Genèse de l'arrestation de Dammak
Notre source nous a révélé qu'au début du mois de
décembre 2012, elle aurait été contactée par l’homme d’affaires Chafik Jarraya
qui lui a montré des séquences vidéo d’une durée de 13 heures (26 séquences
représentant un fichier de 19 Gigas) tournées avec des caméras cachées. Durant
ces séquences on voit une cellule armée présumée planifier d’assassiner des
hommes d’affaires dont M. Jerraya, ainsi que des personnalités politiques et
médiatiques. M. Jarayya avait confié à notre source qu’il avait alerté le
ministère de l’Intérieur depuis deux semaines déjà à ce moment là, en passant
par un membre d’Ennahdha, un certain Zouhaier Ben Fadhl et qu’il avait alerté
le ministère de la Justice une semaine auparavant, mais sans résultats. Notre
source s’est alors rendue au ministère de l’Intérieur et a tenté de rencontrer
le ministre M. Ali Larayedh qui l’a redirigé vers Mr Oussama Bouthelja, chargé
de mission au sein de son cabinet, qui a recueilli ses propos.

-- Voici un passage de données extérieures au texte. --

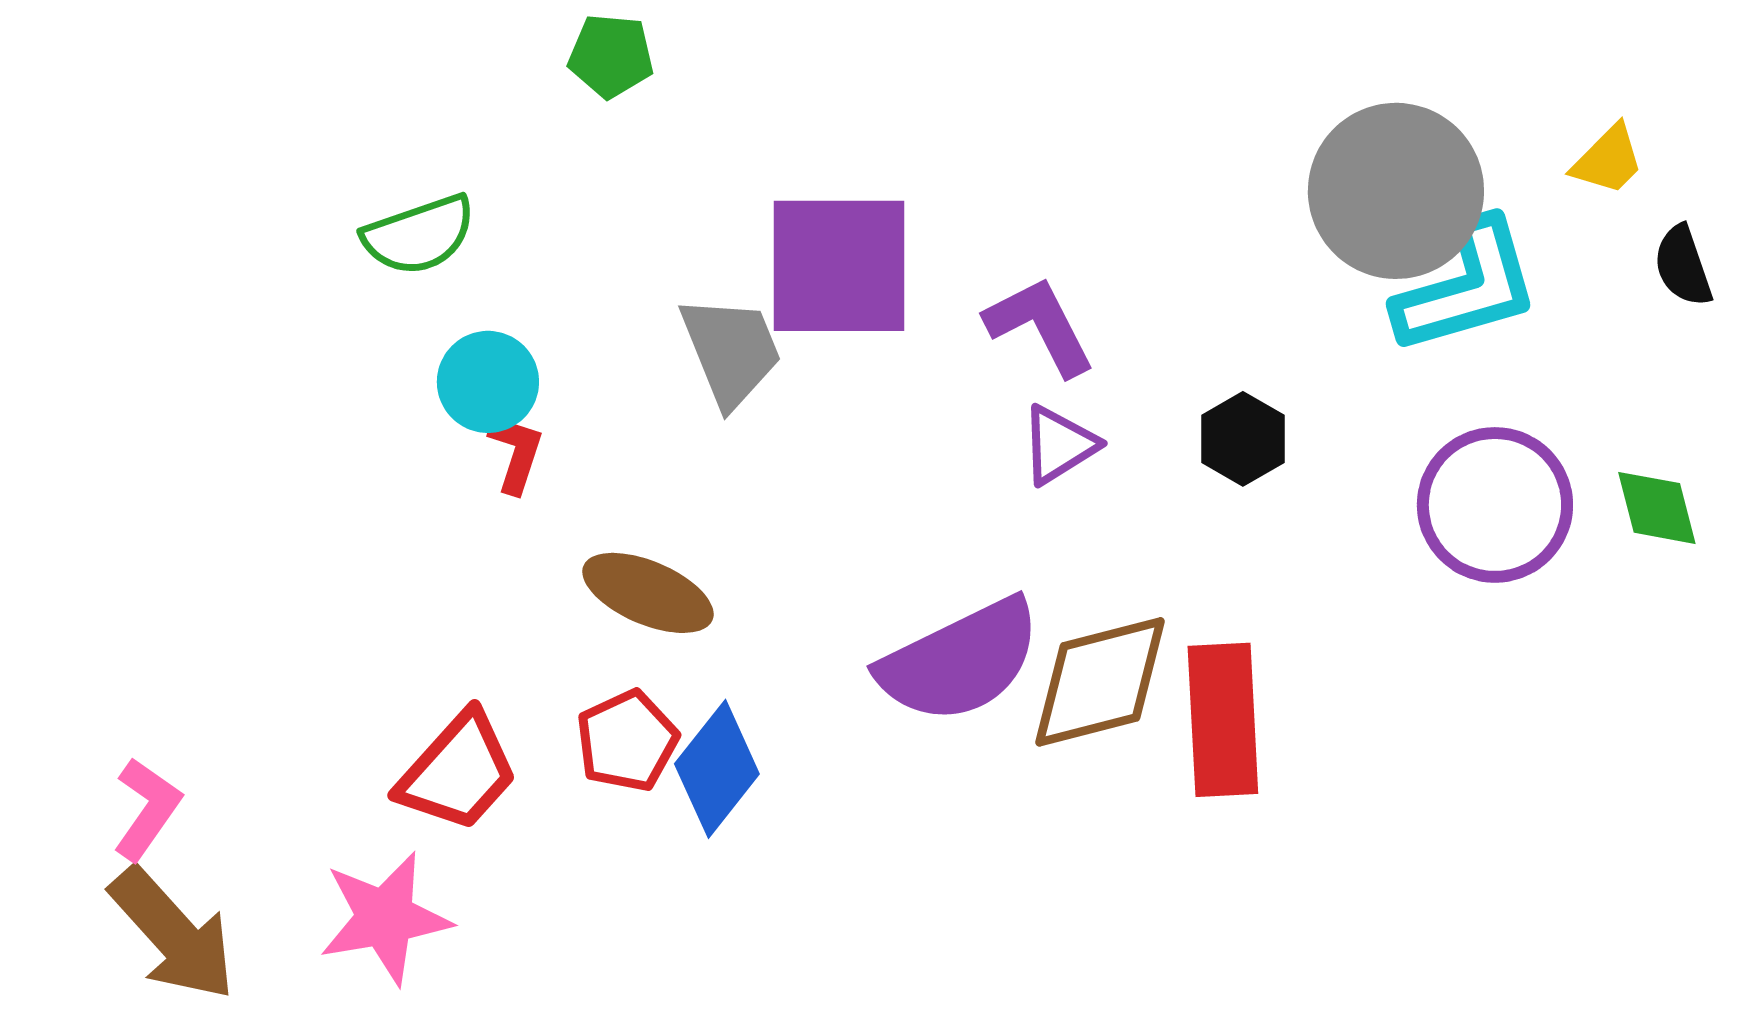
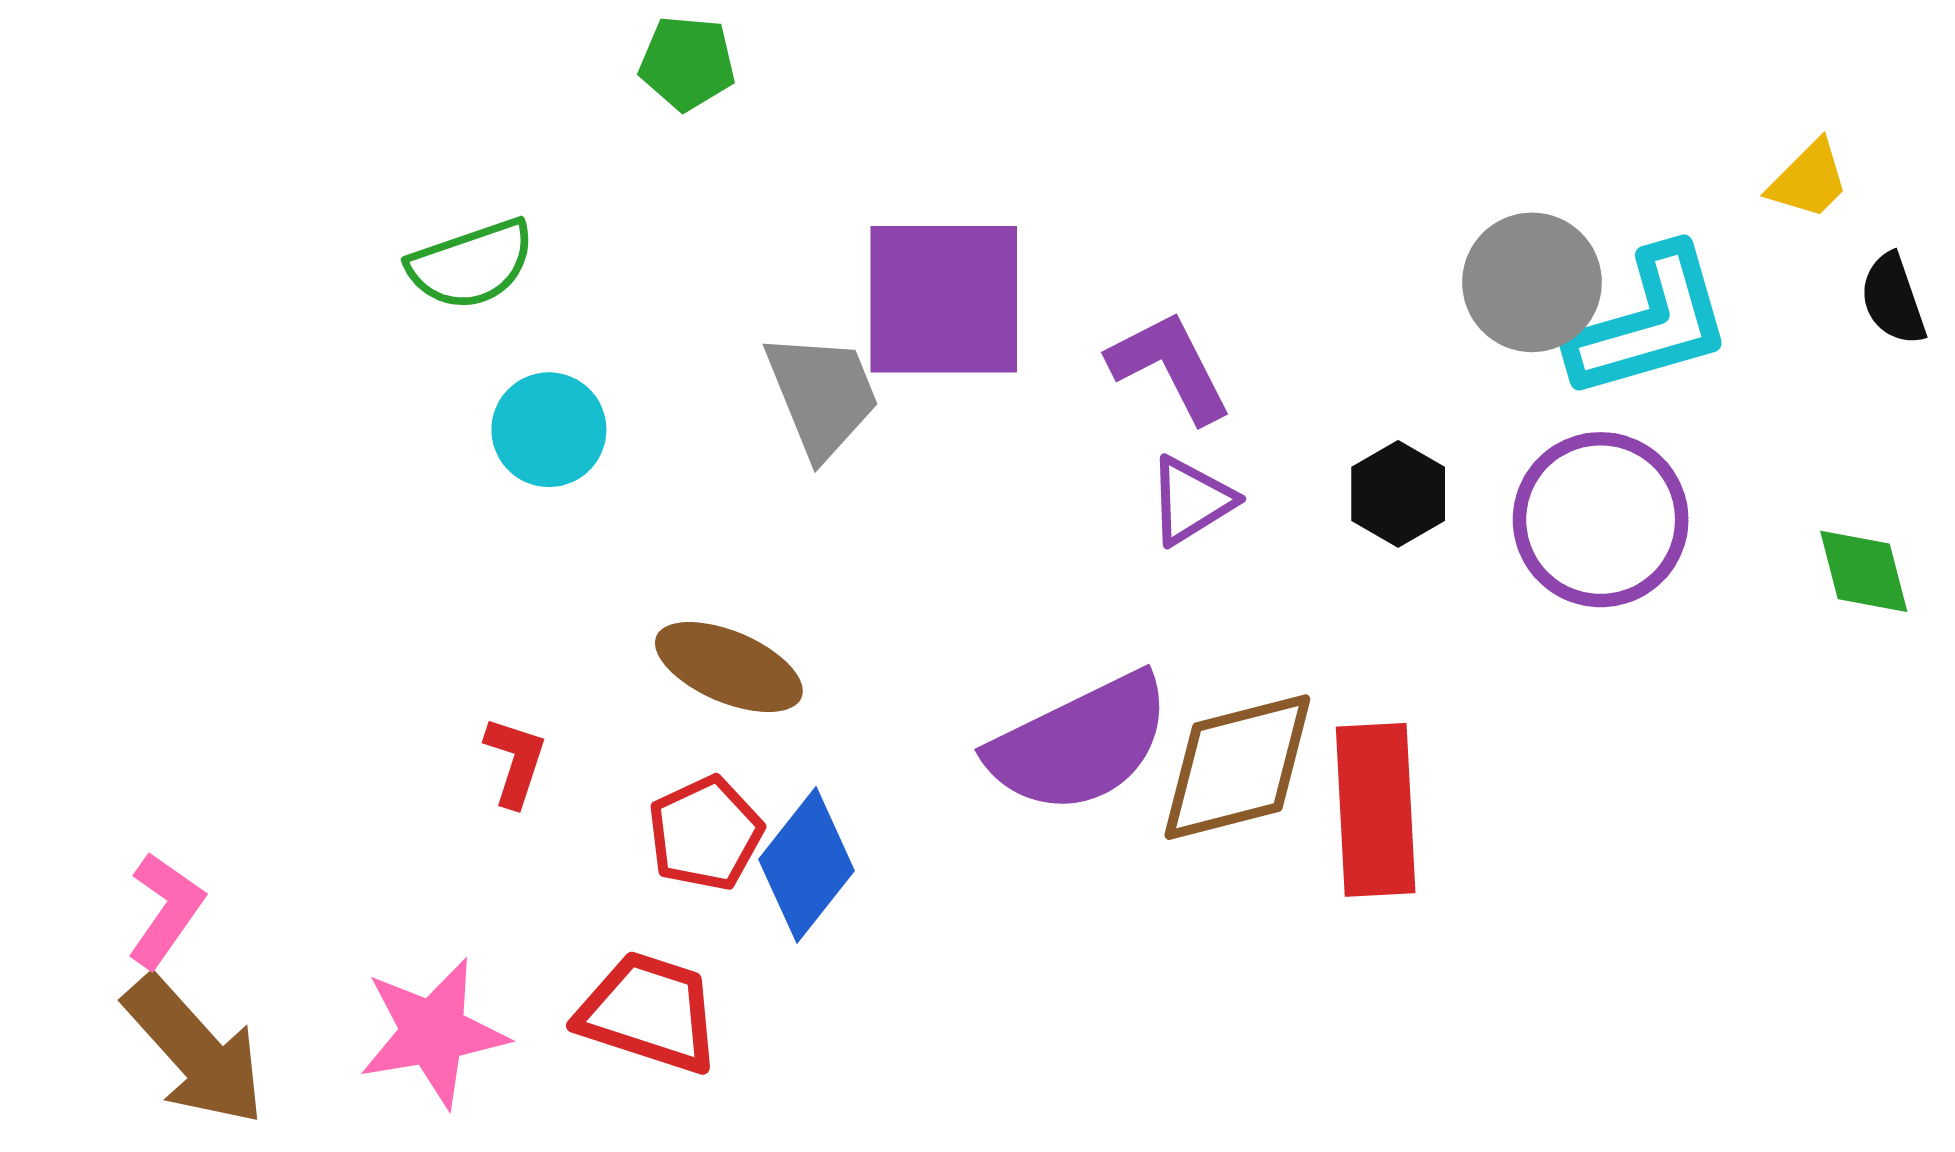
gray circle: (1396, 191) -> (1532, 282), moved, size x0.7
red L-shape: (516, 453) -> (515, 761), moved
purple circle: (1495, 505) -> (1601, 520), moved
red trapezoid: (458, 772) -> (649, 1012), moved, turned -114

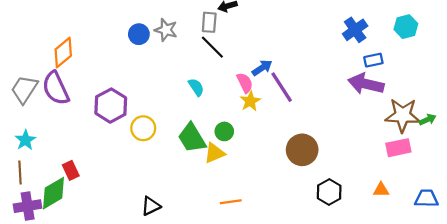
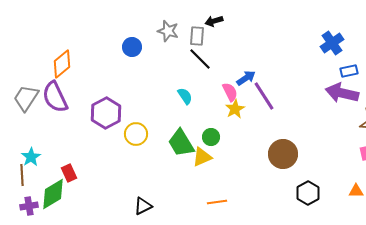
gray star: (166, 30) -> (168, 31), moved
cyan star: (25, 140) -> (31, 157), moved
purple cross: (28, 206) -> (29, 206), size x0.7

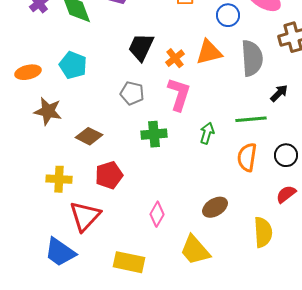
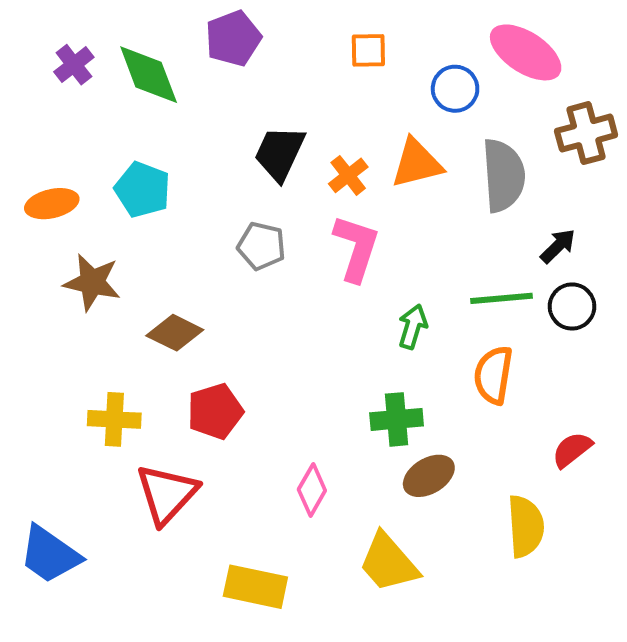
green cross: (154, 134) -> (397, 419), moved
black circle: (286, 155) -> (572, 306), moved
blue trapezoid: (60, 252) -> (50, 554), moved

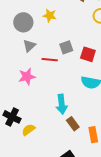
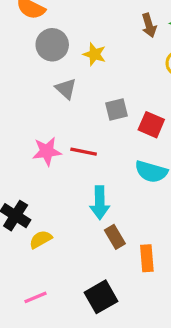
gray circle: (23, 22) -> (52, 45), moved
gray triangle: (29, 46) -> (66, 89), moved, turned -40
red line: (50, 60) -> (84, 152), moved

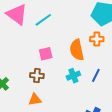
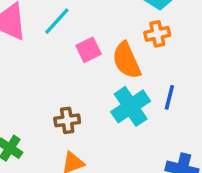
pink square: (46, 54) -> (89, 50), moved
cyan cross: (73, 76) -> (131, 106), size x1.5

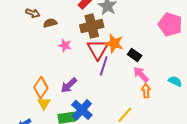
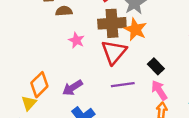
orange star: (114, 43) -> (135, 29), moved
purple line: (104, 66) -> (123, 85), moved, turned 54
yellow triangle: (44, 103) -> (29, 103), moved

Après une longue
consultation entre le ministre et son conseiller, ce dernier aurait informé
notre source que “la situation était sous contrôle”. Notre source exige
alors qu’une autorité de l’Etat documente officiellement le fait que le
ministère de l’Intérieur a été informé de l’affaire, c’est à ce moment là que
Mr Bouthelja, contrarié, d’après notre source, lui demande de se rendre à la
brigade judiciaire d’El Ghorjeni pour présenter sa déposition. Cette version
qui nous avait été rapportée par la source a été confirmée par Mr Bouthelja que
nous avons rencontré dans son bureau. Notre source nous a confié aussi que les
officiers de la brigade judiciaire d’El Ghorjeni ont été surpris par l’affaire
quand il les a contacté, et qu’ils ont entamé à ce moment là une enquête sur le
sujet. Une semaine plus tard, Fathi Dammak et son fils Sadok ont été arrêtés. A
notre grande surprise nous découvrons que Belahssan et Ali, membres de la
cellule armée présumée et clairement identifiés dans les vidéos, sont en
liberté.
La piste de l'LPR
Le lendemain de la publication par Nawaat du deuxième article
sur l'affaire, Un certain Samir a demandé à rencontrer notre source. Lors de la
rencontre Samir était accompagné par un journaliste de l'hebdomadaire “Al
masaa”. Au cours de la discussion qui a eu lieu et dont nous possédons un
enregistrement audio, Samir s’est déclaré contrarié et furieux contre Nawaat du
fait de la publication des noms des personnages impliqués dans la cellule armée
présumée et à cause de la
photo du dénommé Belahssan que nous avions publiée dans notre article. Il
estime que cette publication a grillé “la cellule”. s'en suit alors cet
échange :
Samir : “Nous c’est dans le cadre de la
ligue (Ligue de Protection de la Révolution, LPR). On en a le droit... Là c’est
bon, ils doivent arrêter... Nawaat va trop loin... Nousة on agit légalement en tant
qu’organisme et en coordination avec d’autres entités comme pour l’affaire
Hchicha, cette racaille qui finance Nidaa Touness” Notre source : “Et donc
? Vous voulez outre-passer le ministère de l’Intérieur?” Samir : Ceci
doit être enterré ici, on a rien à faire du ministère de l'Interieur. Cela
devait sortir dans les médias, mais là c’est bon, ils doivent arrêter... Nawaat
va trop loin.
D’autre part, il s'est avéré, selon notre source, que
les personnages qui ont alerté l’homme d’affaires Chafik Jarraya et qui lui ont
confié les séquences video, seraient Zouheir Ben Fadhl membre de la Ligue de
protection de la révolution et Samir, le membre de la LPR en question. Ils
auraient contacté M. Jarraya via un rédacteur du journal “Al masaa”. Nous avons
également rencontré Ali et Belhassan, en les confrontant avec les éléments en
notre possession. Ils nous ont révélé que Zouheir Ben Fadhl et Samir étaient en
contact avec l’homme d’affaires Fathi Damak pour garantir un financement à la
Ligue de protection de la révolution.
Opération parallèle ?
A travers notre source, Belhassan et Ali, les deux
interlocuteurs de Fathi Dammak dans les vidéos, nous ont contacté pour nous
demander d'arrêter l'enquête. Nous avons pu enregistrer la discussion.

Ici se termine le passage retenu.